Wednesday, March 23, 2016

Trading one kind of smoke for another


Hotchkiss Colorado was a coal mining town. With the collapse of the coal business, Hotchkiss has lost its main support. Having spurned marijuana sales earlier, the good people of Hotchkiss are taking the time to reconsider their previous stand.
This mountain town of coal miners and organic farmers wasted no time in saying no to marijuana. After Colorado’s 2012 vote legalizing marijuana, local leaders concerned about crime and the character of their tranquil downtown twice voted to ban the recreational and medical pot shops springing up in other towns.

But then coal crumbled.
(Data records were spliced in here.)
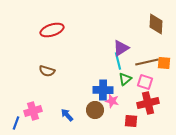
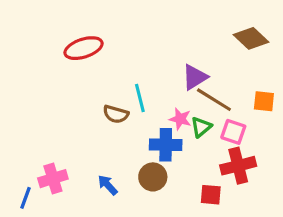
brown diamond: (156, 24) -> (251, 38), turned -50
cyan line: (118, 61) -> (140, 98), moved
brown line: (147, 62) -> (214, 100), moved, turned 45
brown semicircle: (47, 71) -> (116, 114), moved
pink star: (112, 101) -> (180, 119), moved

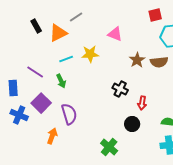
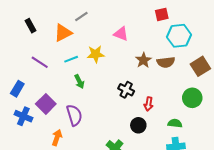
black rectangle: (36, 26) -> (31, 26), moved
purple line: (35, 72) -> (40, 62), moved
green arrow: (61, 81) -> (79, 82), moved
blue rectangle: (13, 88) -> (17, 89), turned 35

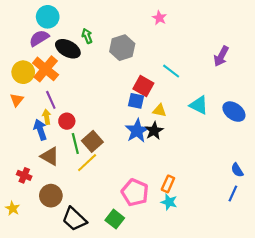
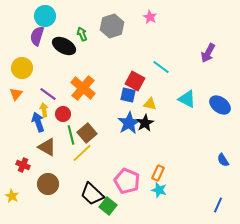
purple semicircle: (39, 38) -> (37, 36), turned -42
gray hexagon: (122, 48) -> (112, 26), moved
orange cross: (46, 69) -> (83, 88), moved
purple line: (51, 100) -> (48, 94), turned -30
blue line: (233, 194) -> (218, 205), moved
black trapezoid: (74, 219) -> (92, 194), moved

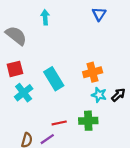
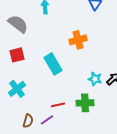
orange cross: (93, 72) -> (78, 40), moved
cyan cross: (24, 93) -> (17, 89), moved

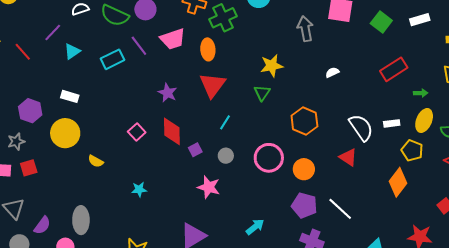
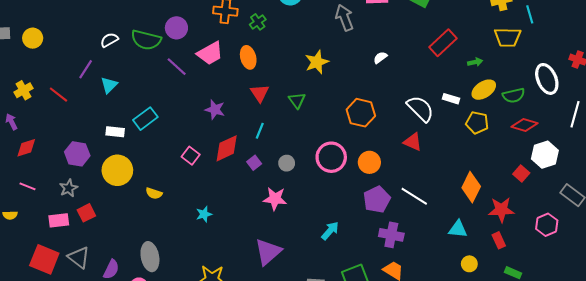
green cross: (223, 18) -> (258, 22), size x0.6
cyan rectangle: (113, 59) -> (145, 119), moved
red triangle: (212, 85) -> (260, 93), size x0.7
green triangle: (262, 93) -> (297, 100), moved
yellow ellipse: (424, 120) -> (484, 90), turned 45
cyan line: (225, 122) -> (260, 131), moved
white rectangle: (392, 123) -> (451, 99), turned 35
red diamond: (172, 131) -> (227, 148), turned 76
orange diamond: (398, 182) -> (471, 187), moved
purple pentagon: (304, 205) -> (377, 199), turned -30

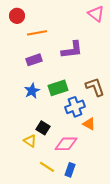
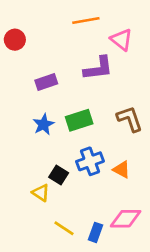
pink triangle: (96, 14) -> (121, 40), moved
red circle: (17, 16) -> (15, 40), moved
orange line: (37, 33) -> (86, 21), moved
blue cross: (75, 107) -> (90, 161), moved
pink diamond: (66, 144) -> (126, 219), moved

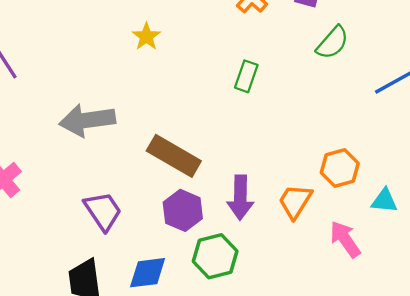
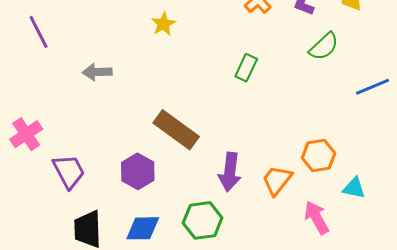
gray arrow: (87, 120) -> (97, 72), moved, size x0.6
purple hexagon: (183, 210) -> (138, 171), moved
purple trapezoid: (103, 211) -> (69, 171), moved

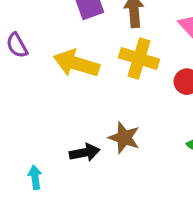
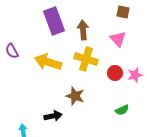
brown star: (124, 138) -> (75, 96), moved

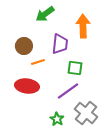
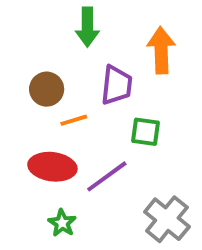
green arrow: (45, 14) -> (87, 27), turned -54
purple line: (68, 91) -> (107, 176), moved
green star: (57, 119) -> (62, 223), moved

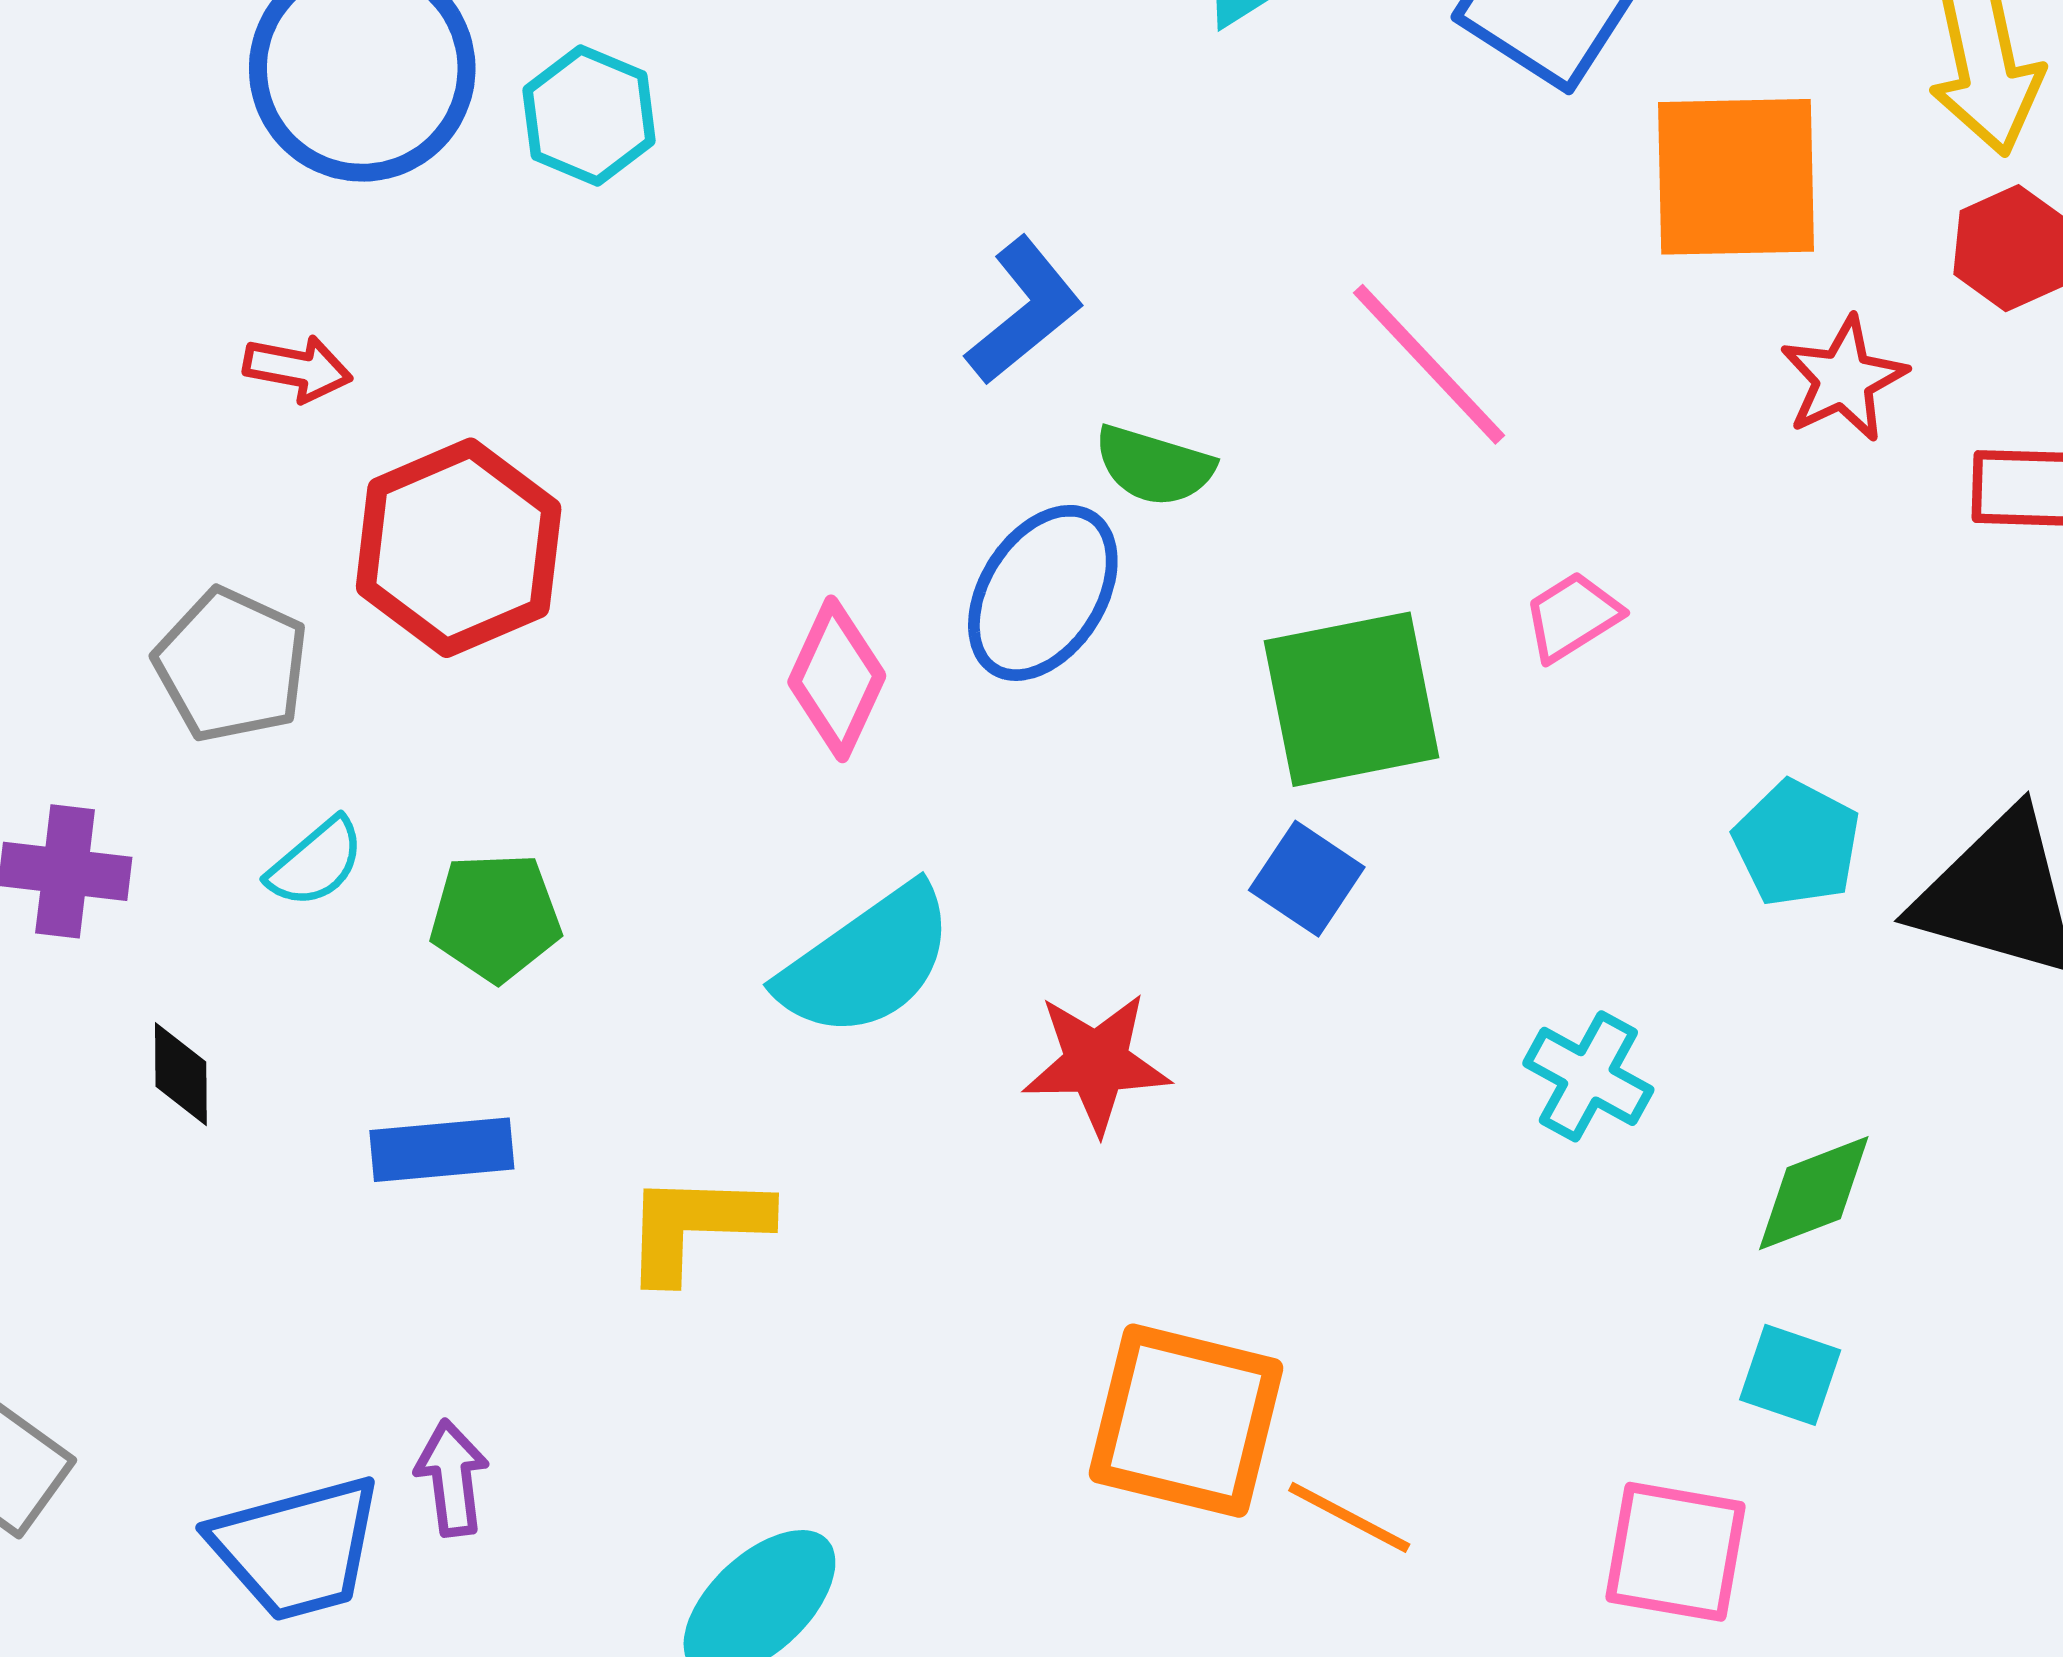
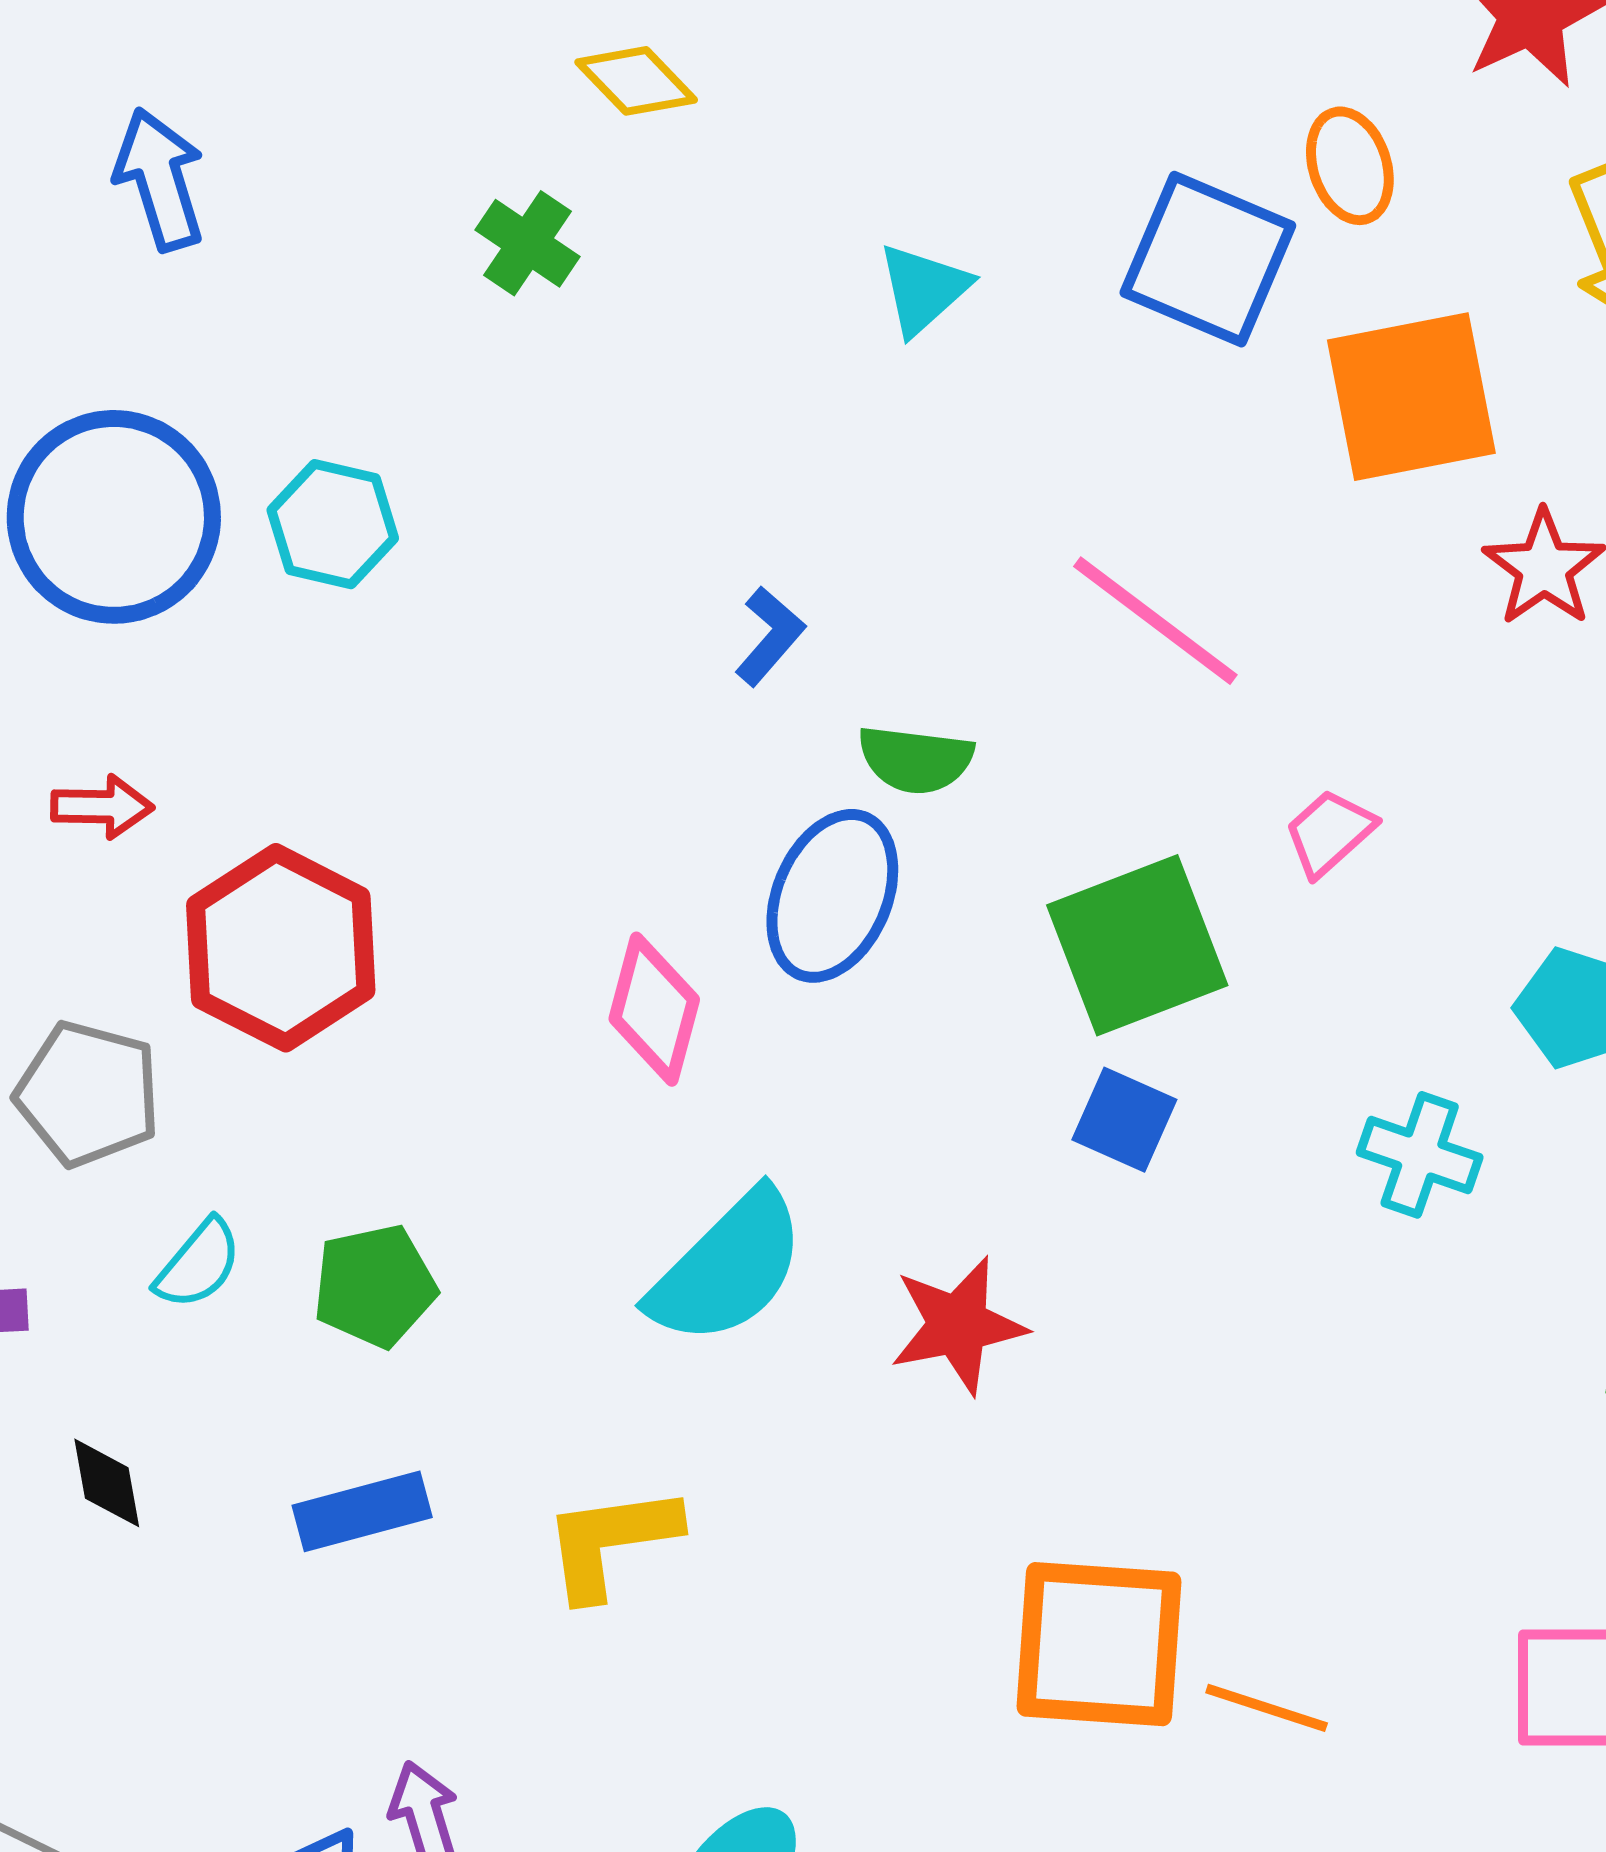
blue L-shape: (1024, 311) -> (770, 636), size x0.7
cyan cross: (1588, 1076) -> (1420, 1155), moved

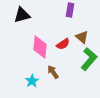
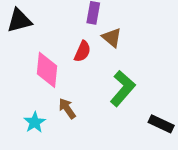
brown triangle: (82, 37) -> (112, 38), moved
red semicircle: (63, 44) -> (83, 51), moved, turned -32

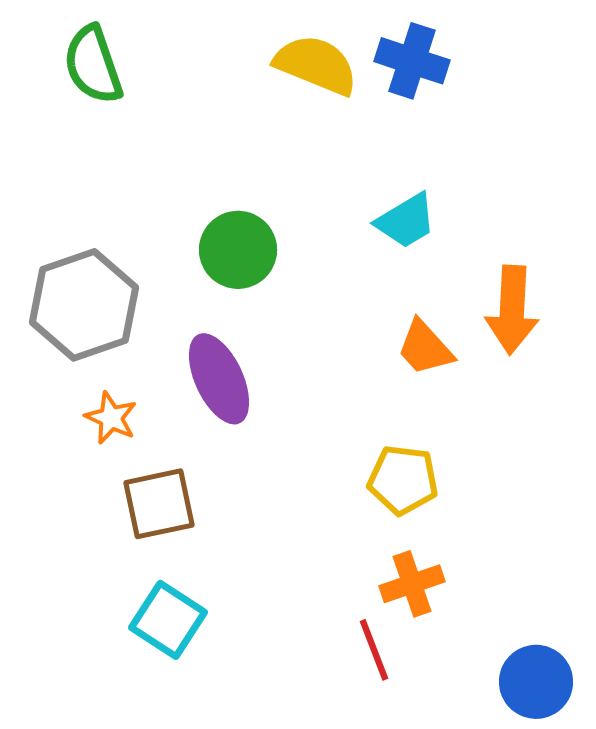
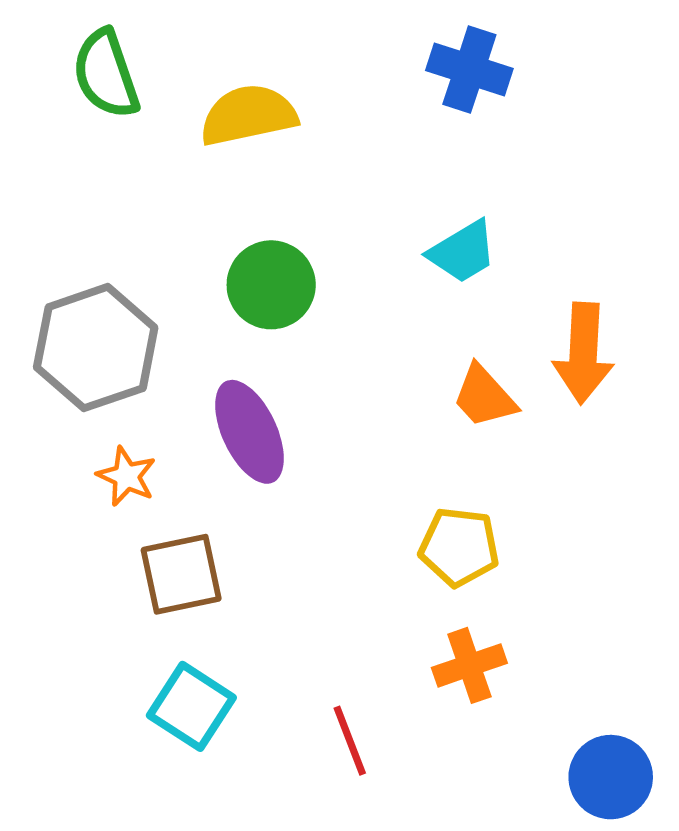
yellow semicircle: (316, 65) -> (248, 115), moved, turned -34
red line: (374, 650) -> (350, 741), moved

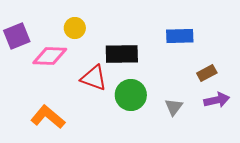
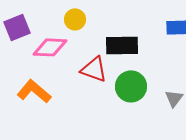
orange L-shape: (48, 117) -> (34, 91), moved

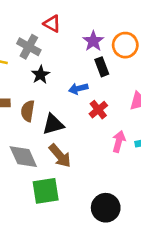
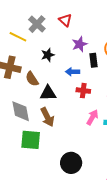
purple star: (93, 41) -> (80, 44), moved
gray cross: (29, 47) -> (37, 24), moved
red cross: (98, 110) -> (83, 91), turned 32
brown semicircle: (28, 111) -> (32, 79), turned -56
One mine here in the North Fork Valley has shut down amid a wave of coal bankruptcies and slowdowns, and another has announced that it will go dark. The closings added to a landscape of layoffs and economic woes concussing mining-dependent towns from West Virginia to Wyoming. And as Hotchkiss searches for a new economic lifeline, some people are asking: What about marijuana?...

“People have been tightening the belt or just plain moving away,” said Robbie Winne, who runs The Rose, a secondhand clothing shop along Hotchkiss’s main street. She said she supported the marijuana plan as a way to entice more visitors, or at least capture some traffic as people passed through on their way to ski towns.

Like other supporters of marijuana sales, Ms. Winne said that while pot was no panacea, at least it could perk up business and tax revenues. Colorado collected about $135 million in taxes and fees from marijuana sales last year, and small governments have taken in millions from local sales taxes. In the tiny town of DeBeque, near the Utah border, officials told Colorado Public Radio that they were considering using the tax money from marijuana to start a scholarship fund or repair streets, curbs and gutters.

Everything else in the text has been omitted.